== Task ==
In the material below, find every line containing "breadcrumb" and copy that line.

<<<<

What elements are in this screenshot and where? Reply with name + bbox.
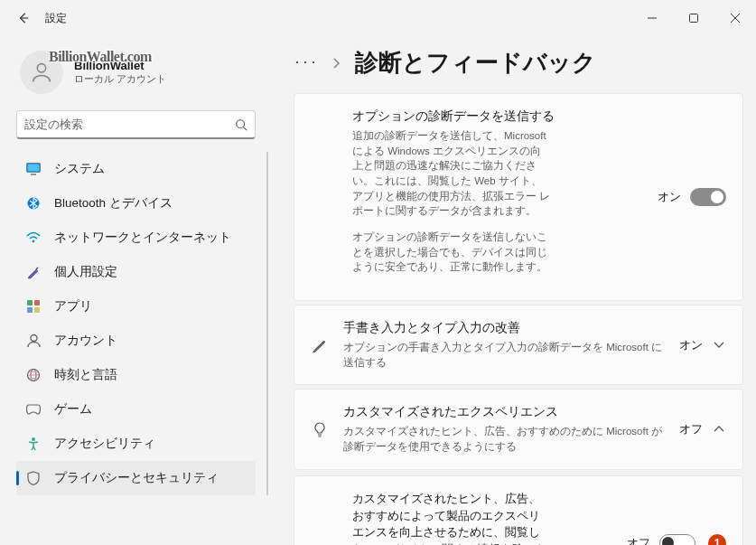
shield-icon [25, 470, 42, 486]
svg-rect-5 [28, 164, 40, 172]
profile-name: BillionWallet [74, 59, 166, 72]
nav-label: 個人用設定 [54, 264, 117, 280]
nav-item-time-language[interactable]: 時刻と言語 [16, 358, 256, 392]
breadcrumb: ･･･ 診断とフィードバック [294, 47, 743, 79]
nav-item-network[interactable]: ネットワークとインターネット [16, 221, 256, 255]
bulb-icon [312, 421, 328, 437]
card-note: オプションの診断データを送信しないことを選択した場合でも、デバイスは同じように安… [352, 230, 551, 275]
nav-label: システム [54, 161, 105, 177]
profile-sub: ローカル アカウント [74, 72, 166, 86]
avatar [20, 51, 63, 94]
close-icon [730, 13, 741, 23]
maximize-icon [688, 13, 699, 23]
globe-icon [25, 367, 42, 383]
nav-list: システム Bluetooth とデバイス ネットワークとインターネット 個人用設… [16, 152, 272, 495]
bluetooth-icon [25, 195, 42, 211]
arrow-left-icon [17, 12, 30, 24]
card-title: カスタマイズされたエクスペリエンス [343, 404, 665, 420]
nav-item-privacy[interactable]: プライバシーとセキュリティ [16, 461, 256, 495]
nav-scrollbar[interactable] [266, 152, 268, 495]
svg-point-2 [237, 119, 245, 127]
chevron-up-icon [712, 426, 726, 433]
card-tailored-toggle: カスタマイズされたヒント、広告、おすすめによって製品のエクスペリエンスを向上させ… [294, 475, 743, 545]
sidebar: BillionWallet ローカル アカウント BillionWallet.c… [0, 36, 275, 545]
minimize-button[interactable] [631, 4, 673, 33]
svg-rect-11 [34, 307, 40, 313]
svg-rect-0 [690, 14, 698, 23]
account-icon [25, 333, 42, 349]
card-title: オプションの診断データを送信する [352, 108, 643, 125]
nav-label: アクセシビリティ [54, 436, 155, 452]
app-title: 設定 [45, 11, 67, 26]
main-content: ･･･ 診断とフィードバック オプションの診断データを送信する 追加の診断データ… [275, 36, 756, 545]
pen-icon [312, 337, 328, 353]
card-title: 手書き入力とタイプ入力の改善 [343, 320, 665, 336]
titlebar: 設定 [0, 0, 756, 36]
nav-label: ゲーム [54, 401, 92, 418]
svg-point-1 [37, 64, 45, 72]
search-icon [235, 118, 247, 131]
state-label: オン [679, 337, 703, 353]
svg-point-12 [31, 335, 37, 342]
card-desc: カスタマイズされたヒント、広告、おすすめのために Microsoft が診断デー… [343, 424, 665, 454]
nav-item-accounts[interactable]: アカウント [16, 324, 256, 358]
nav-label: ネットワークとインターネット [54, 230, 231, 246]
close-button[interactable] [714, 4, 756, 33]
card-desc: 追加の診断データを送信して、Microsoft による Windows エクスペ… [352, 128, 551, 219]
nav-item-gaming[interactable]: ゲーム [16, 392, 256, 427]
svg-point-15 [32, 437, 35, 441]
nav-label: プライバシーとセキュリティ [54, 470, 219, 486]
breadcrumb-more[interactable]: ･･･ [294, 55, 318, 71]
nav-label: 時刻と言語 [54, 367, 117, 383]
toggle-tailored[interactable] [659, 534, 695, 545]
accessibility-icon [25, 436, 42, 452]
maximize-button[interactable] [673, 4, 714, 33]
annotation-badge: 1 [708, 534, 726, 545]
card-optional-diag: オプションの診断データを送信する 追加の診断データを送信して、Microsoft… [294, 93, 743, 301]
card-desc: オプションの手書き入力とタイプ入力の診断データを Microsoft に送信する [343, 340, 665, 370]
svg-point-7 [33, 240, 35, 243]
nav-label: アカウント [54, 333, 117, 349]
svg-rect-8 [27, 300, 33, 305]
wifi-icon [25, 230, 42, 246]
nav-item-bluetooth[interactable]: Bluetooth とデバイス [16, 186, 256, 221]
paint-icon [25, 264, 42, 280]
profile-block[interactable]: BillionWallet ローカル アカウント BillionWallet.c… [16, 45, 272, 107]
card-title: カスタマイズされたヒント、広告、おすすめによって製品のエクスペリエンスを向上させ… [352, 491, 551, 545]
search-box[interactable] [16, 110, 256, 139]
game-icon [25, 401, 42, 418]
person-icon [29, 60, 54, 85]
state-label: オフ [627, 535, 650, 545]
nav-item-personalization[interactable]: 個人用設定 [16, 255, 256, 289]
page-title: 診断とフィードバック [355, 47, 596, 79]
search-input[interactable] [24, 117, 235, 131]
nav-label: アプリ [54, 298, 92, 315]
chevron-down-icon [712, 342, 726, 349]
svg-rect-10 [27, 307, 33, 313]
monitor-icon [25, 161, 42, 177]
minimize-icon [647, 13, 658, 23]
toggle-state-label: オン [658, 189, 681, 205]
svg-rect-9 [34, 300, 40, 305]
chevron-right-icon [332, 57, 341, 70]
nav-item-system[interactable]: システム [16, 152, 256, 186]
card-inking-typing[interactable]: 手書き入力とタイプ入力の改善 オプションの手書き入力とタイプ入力の診断データを … [294, 305, 743, 385]
toggle-optional-diag[interactable] [690, 188, 726, 206]
back-button[interactable] [9, 4, 38, 33]
state-label: オフ [679, 421, 703, 437]
nav-item-accessibility[interactable]: アクセシビリティ [16, 427, 256, 461]
nav-item-apps[interactable]: アプリ [16, 289, 256, 324]
card-tailored-experiences[interactable]: カスタマイズされたエクスペリエンス カスタマイズされたヒント、広告、おすすめのた… [294, 389, 743, 469]
nav-label: Bluetooth とデバイス [54, 195, 173, 211]
apps-icon [25, 298, 42, 315]
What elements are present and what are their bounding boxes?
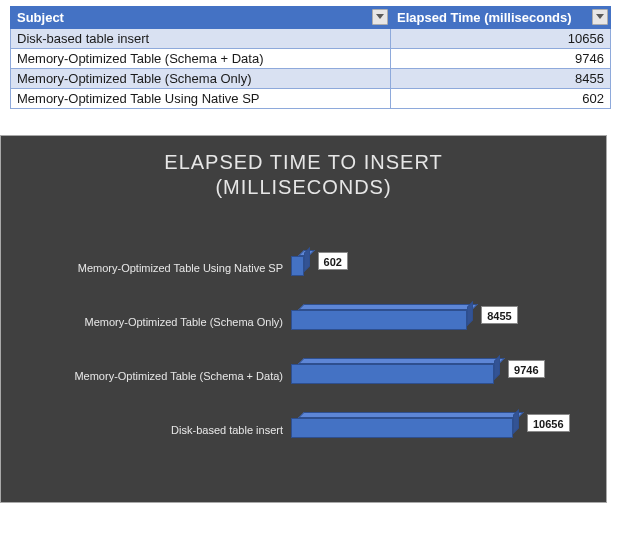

>>>>

== Written solution ==
breadcrumb: ･･･ 診断とフィードバック [294, 47, 743, 79]
breadcrumb-more[interactable]: ･･･ [294, 55, 318, 71]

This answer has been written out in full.